Task instructions → Would you please copy all of the data exactly, skipping the images?

Data under study →
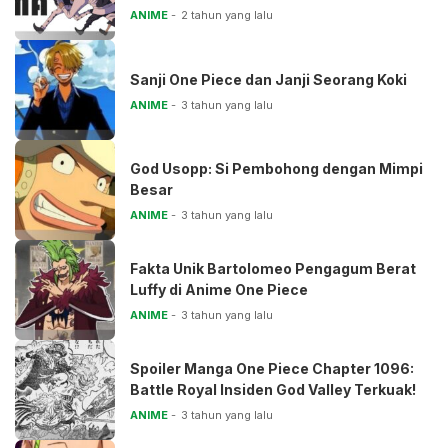
ANIME
2 tahun yang lalu
Sanji One Piece dan Janji Seorang Koki
ANIME
3 tahun yang lalu
God Usopp: Si Pembohong dengan Mimpi
Besar
ANIME
3 tahun yang lalu
Fakta Unik Bartolomeo Pengagum Berat
Luffy di Anime One Piece
ANIME
3 tahun yang lalu
Spoiler Manga One Piece Chapter 1096:
Battle Royal Insiden God Valley Terkuak!
ANIME
3 tahun yang lalu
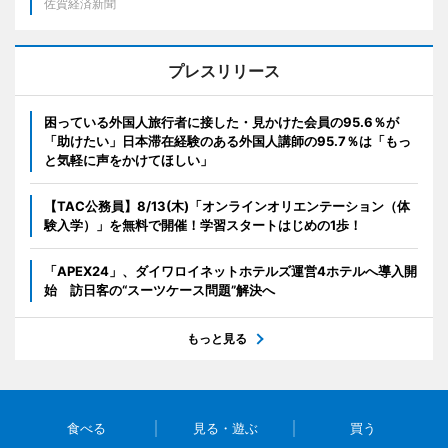
佐賀経済新聞
プレスリリース
困っている外国人旅行者に接した・見かけた会員の95.6％が
「助けたい」日本滞在経験のある外国人講師の95.7％は「もっ
と気軽に声をかけてほしい」
【TAC公務員】8/13(木)「オンラインオリエンテーション（体
験入学）」を無料で開催！学習スタートはじめの1歩！
「APEX24」、ダイワロイネットホテルズ運営4ホテルへ導入開
始 訪日客の“スーツケース問題”解決へ
もっと見る
食べる
見る・遊ぶ
買う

Response →
ANIME
2 tahun yang lalu
Sanji One Piece dan Janji Seorang Koki
ANIME
3 tahun yang lalu
God Usopp: Si Pembohong dengan Mimpi
Besar
ANIME
3 tahun yang lalu
Fakta Unik Bartolomeo Pengagum Berat
Luffy di Anime One Piece
ANIME
3 tahun yang lalu
Spoiler Manga One Piece Chapter 1096:
Battle Royal Insiden God Valley Terkuak!
ANIME
3 tahun yang lalu
佐賀経済新聞
プレスリリース
困っている外国人旅行者に接した・見かけた会員の95.6％が
「助けたい」日本滞在経験のある外国人講師の95.7％は「もっ
と気軽に声をかけてほしい」
【TAC公務員】8/13(木)「オンラインオリエンテーション（体
験入学）」を無料で開催！学習スタートはじめの1歩！
「APEX24」、ダイワロイネットホテルズ運営4ホテルへ導入開
始 訪日客の“スーツケース問題”解決へ
もっと見る
食べる
見る・遊ぶ
買う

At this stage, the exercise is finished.